> [Description of the task]:
A verbatim reproduction of the lines below, from the line containing "sửa bình nóng lạnh tại nhà ngay hôm nay." through the line containing "Eigentumswohnung Ainring", both ends included, is the whole required output.

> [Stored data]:
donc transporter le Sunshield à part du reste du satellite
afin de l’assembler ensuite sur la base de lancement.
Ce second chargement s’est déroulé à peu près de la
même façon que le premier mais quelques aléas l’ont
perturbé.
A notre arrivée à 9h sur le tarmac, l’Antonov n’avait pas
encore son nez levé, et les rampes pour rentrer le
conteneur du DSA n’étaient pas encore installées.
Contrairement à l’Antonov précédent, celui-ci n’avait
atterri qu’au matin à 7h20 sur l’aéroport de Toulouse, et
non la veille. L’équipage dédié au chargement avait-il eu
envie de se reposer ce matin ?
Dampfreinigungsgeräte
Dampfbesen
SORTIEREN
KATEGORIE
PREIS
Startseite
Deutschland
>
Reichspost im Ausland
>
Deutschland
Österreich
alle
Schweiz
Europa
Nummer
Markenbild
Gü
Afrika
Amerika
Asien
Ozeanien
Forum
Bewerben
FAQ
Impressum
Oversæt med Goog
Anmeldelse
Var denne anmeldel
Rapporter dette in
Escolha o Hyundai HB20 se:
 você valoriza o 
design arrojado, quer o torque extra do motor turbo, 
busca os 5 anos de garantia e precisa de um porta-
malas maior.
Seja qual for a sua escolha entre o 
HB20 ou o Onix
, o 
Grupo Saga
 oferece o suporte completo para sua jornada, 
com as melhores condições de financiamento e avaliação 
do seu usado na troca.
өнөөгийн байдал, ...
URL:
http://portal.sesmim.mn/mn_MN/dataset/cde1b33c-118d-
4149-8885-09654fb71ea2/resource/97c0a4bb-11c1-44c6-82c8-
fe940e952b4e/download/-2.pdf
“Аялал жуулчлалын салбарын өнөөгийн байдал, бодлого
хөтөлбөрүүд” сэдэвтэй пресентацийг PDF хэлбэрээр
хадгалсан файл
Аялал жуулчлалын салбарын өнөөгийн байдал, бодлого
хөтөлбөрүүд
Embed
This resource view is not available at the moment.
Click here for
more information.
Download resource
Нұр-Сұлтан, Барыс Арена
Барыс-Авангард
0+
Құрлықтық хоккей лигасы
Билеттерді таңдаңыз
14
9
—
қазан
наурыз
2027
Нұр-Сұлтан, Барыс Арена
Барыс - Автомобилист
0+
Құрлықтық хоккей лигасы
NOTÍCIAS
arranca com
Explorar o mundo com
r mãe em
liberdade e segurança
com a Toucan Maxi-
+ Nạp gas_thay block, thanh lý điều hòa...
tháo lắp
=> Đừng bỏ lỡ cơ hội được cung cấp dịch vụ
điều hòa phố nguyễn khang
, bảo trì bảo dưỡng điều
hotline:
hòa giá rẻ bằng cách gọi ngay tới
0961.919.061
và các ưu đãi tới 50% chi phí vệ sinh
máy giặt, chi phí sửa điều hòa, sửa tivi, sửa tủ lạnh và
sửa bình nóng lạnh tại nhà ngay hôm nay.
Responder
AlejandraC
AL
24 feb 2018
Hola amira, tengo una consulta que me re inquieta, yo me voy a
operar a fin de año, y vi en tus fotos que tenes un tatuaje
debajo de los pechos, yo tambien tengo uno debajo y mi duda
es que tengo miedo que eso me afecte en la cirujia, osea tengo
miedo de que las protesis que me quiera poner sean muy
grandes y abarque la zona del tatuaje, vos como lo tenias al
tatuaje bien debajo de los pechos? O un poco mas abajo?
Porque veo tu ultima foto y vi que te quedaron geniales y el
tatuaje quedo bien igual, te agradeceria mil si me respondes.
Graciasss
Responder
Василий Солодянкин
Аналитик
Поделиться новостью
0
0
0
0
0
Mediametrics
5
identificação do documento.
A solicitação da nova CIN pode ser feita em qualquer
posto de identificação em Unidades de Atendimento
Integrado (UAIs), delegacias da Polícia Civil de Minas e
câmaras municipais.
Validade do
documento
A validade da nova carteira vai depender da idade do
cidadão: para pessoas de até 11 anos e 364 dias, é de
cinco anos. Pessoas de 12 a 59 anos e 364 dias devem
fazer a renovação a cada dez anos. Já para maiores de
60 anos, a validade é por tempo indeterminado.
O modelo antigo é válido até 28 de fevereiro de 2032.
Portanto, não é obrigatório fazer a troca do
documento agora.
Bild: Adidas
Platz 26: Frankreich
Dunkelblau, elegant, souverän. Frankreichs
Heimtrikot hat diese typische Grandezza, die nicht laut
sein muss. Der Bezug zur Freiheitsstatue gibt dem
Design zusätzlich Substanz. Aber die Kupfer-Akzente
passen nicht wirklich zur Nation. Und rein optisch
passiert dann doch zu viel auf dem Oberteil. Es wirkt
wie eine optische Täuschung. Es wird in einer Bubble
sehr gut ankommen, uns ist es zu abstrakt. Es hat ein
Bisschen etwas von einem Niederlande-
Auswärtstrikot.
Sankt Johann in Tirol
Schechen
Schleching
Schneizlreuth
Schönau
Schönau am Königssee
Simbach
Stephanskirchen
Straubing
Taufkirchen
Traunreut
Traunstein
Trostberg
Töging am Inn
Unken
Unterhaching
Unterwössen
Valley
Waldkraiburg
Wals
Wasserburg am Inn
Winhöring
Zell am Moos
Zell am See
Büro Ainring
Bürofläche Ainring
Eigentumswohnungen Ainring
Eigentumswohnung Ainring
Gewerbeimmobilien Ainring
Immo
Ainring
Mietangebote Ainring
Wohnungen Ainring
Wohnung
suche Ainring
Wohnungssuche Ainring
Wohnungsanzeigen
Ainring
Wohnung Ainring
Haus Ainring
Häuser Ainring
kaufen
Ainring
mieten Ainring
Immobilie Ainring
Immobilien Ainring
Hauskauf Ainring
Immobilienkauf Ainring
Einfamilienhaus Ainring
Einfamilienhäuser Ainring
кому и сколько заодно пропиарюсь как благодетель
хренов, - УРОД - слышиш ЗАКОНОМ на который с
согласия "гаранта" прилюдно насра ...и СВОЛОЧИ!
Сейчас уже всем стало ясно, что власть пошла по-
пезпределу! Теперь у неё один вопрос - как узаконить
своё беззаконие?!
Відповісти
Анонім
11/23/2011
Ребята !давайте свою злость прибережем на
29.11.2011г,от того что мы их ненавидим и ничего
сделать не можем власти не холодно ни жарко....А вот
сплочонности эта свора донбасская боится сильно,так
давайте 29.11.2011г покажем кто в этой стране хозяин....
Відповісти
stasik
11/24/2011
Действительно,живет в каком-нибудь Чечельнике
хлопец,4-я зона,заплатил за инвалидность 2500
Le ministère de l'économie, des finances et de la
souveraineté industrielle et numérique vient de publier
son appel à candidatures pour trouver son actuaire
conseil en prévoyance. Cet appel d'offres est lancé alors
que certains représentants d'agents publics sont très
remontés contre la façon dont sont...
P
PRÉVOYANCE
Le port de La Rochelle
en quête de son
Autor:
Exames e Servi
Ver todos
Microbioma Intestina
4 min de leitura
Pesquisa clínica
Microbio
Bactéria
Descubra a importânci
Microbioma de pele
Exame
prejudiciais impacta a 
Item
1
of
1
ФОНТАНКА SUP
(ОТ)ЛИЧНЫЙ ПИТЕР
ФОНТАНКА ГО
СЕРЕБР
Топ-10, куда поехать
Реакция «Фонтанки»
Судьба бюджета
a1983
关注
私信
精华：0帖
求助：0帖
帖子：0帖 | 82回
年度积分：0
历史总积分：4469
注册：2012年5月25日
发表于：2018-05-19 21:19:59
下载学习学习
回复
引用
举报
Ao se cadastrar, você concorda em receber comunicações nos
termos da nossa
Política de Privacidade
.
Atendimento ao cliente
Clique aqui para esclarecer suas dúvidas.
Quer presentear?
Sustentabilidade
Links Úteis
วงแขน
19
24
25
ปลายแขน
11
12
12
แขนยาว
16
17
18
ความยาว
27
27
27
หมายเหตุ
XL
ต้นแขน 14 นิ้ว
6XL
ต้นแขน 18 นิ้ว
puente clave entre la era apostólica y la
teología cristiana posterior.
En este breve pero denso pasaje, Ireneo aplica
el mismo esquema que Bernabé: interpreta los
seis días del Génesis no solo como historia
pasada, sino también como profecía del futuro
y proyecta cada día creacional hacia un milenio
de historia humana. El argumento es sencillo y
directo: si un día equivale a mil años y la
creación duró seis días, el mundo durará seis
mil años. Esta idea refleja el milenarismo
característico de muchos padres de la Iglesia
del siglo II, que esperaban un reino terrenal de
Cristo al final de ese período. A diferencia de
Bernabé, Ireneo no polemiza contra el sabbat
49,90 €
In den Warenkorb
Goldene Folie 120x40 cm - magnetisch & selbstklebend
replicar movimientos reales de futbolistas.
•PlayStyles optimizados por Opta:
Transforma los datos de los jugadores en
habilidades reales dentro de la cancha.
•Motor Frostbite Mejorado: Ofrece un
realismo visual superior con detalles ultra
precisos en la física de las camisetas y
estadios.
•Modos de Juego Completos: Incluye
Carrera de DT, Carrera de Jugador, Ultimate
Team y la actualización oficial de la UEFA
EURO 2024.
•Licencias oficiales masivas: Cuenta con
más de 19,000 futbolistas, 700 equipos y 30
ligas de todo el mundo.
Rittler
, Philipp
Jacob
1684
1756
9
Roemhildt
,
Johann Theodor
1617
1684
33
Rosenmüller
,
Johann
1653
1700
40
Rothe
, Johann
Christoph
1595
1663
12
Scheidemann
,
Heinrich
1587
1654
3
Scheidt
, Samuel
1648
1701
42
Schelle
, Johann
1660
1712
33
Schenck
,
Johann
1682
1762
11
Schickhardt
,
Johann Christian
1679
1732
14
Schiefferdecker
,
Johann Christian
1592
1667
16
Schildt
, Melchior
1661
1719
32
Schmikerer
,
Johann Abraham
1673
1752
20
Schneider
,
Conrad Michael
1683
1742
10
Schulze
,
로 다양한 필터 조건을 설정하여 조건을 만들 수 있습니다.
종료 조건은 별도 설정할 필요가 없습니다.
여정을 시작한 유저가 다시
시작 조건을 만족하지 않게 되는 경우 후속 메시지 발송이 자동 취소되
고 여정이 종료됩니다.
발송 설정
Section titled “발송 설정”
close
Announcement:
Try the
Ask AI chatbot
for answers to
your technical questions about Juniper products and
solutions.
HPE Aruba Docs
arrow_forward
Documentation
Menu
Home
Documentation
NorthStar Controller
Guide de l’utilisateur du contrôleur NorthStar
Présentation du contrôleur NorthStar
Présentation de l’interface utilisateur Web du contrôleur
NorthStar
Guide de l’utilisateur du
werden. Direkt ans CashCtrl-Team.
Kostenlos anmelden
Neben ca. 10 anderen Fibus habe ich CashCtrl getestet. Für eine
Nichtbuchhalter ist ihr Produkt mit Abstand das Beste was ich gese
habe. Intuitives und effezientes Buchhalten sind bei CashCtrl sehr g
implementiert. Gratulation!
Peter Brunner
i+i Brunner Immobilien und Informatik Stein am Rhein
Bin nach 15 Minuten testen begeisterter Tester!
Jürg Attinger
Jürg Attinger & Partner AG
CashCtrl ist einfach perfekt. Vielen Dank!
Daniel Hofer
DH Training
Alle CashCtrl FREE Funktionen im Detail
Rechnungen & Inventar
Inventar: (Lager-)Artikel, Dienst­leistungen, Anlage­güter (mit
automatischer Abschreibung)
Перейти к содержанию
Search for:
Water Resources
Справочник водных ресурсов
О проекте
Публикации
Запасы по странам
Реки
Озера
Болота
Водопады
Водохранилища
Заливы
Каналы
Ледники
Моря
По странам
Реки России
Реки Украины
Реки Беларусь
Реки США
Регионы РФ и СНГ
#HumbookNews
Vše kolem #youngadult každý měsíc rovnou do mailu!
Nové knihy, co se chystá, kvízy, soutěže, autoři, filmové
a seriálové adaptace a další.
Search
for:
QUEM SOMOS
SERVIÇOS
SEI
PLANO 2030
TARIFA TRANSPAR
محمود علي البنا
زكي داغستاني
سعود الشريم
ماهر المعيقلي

> [Response]:
sửa bình nóng lạnh tại nhà ngay hôm nay.
Responder
AlejandraC
AL
24 feb 2018
Hola amira, tengo una consulta que me re inquieta, yo me voy a
operar a fin de año, y vi en tus fotos que tenes un tatuaje
debajo de los pechos, yo tambien tengo uno debajo y mi duda
es que tengo miedo que eso me afecte en la cirujia, osea tengo
miedo de que las protesis que me quiera poner sean muy
grandes y abarque la zona del tatuaje, vos como lo tenias al
tatuaje bien debajo de los pechos? O un poco mas abajo?
Porque veo tu ultima foto y vi que te quedaron geniales y el
tatuaje quedo bien igual, te agradeceria mil si me respondes.
Graciasss
Responder
Василий Солодянкин
Аналитик
Поделиться новостью
0
0
0
0
0
Mediametrics
5
identificação do documento.
A solicitação da nova CIN pode ser feita em qualquer
posto de identificação em Unidades de Atendimento
Integrado (UAIs), delegacias da Polícia Civil de Minas e
câmaras municipais.
Validade do
documento
A validade da nova carteira vai depender da idade do
cidadão: para pessoas de até 11 anos e 364 dias, é de
cinco anos. Pessoas de 12 a 59 anos e 364 dias devem
fazer a renovação a cada dez anos. Já para maiores de
60 anos, a validade é por tempo indeterminado.
O modelo antigo é válido até 28 de fevereiro de 2032.
Portanto, não é obrigatório fazer a troca do
documento agora.
Bild: Adidas
Platz 26: Frankreich
Dunkelblau, elegant, souverän. Frankreichs
Heimtrikot hat diese typische Grandezza, die nicht laut
sein muss. Der Bezug zur Freiheitsstatue gibt dem
Design zusätzlich Substanz. Aber die Kupfer-Akzente
passen nicht wirklich zur Nation. Und rein optisch
passiert dann doch zu viel auf dem Oberteil. Es wirkt
wie eine optische Täuschung. Es wird in einer Bubble
sehr gut ankommen, uns ist es zu abstrakt. Es hat ein
Bisschen etwas von einem Niederlande-
Auswärtstrikot.
Sankt Johann in Tirol
Schechen
Schleching
Schneizlreuth
Schönau
Schönau am Königssee
Simbach
Stephanskirchen
Straubing
Taufkirchen
Traunreut
Traunstein
Trostberg
Töging am Inn
Unken
Unterhaching
Unterwössen
Valley
Waldkraiburg
Wals
Wasserburg am Inn
Winhöring
Zell am Moos
Zell am See
Büro Ainring
Bürofläche Ainring
Eigentumswohnungen Ainring
Eigentumswohnung Ainring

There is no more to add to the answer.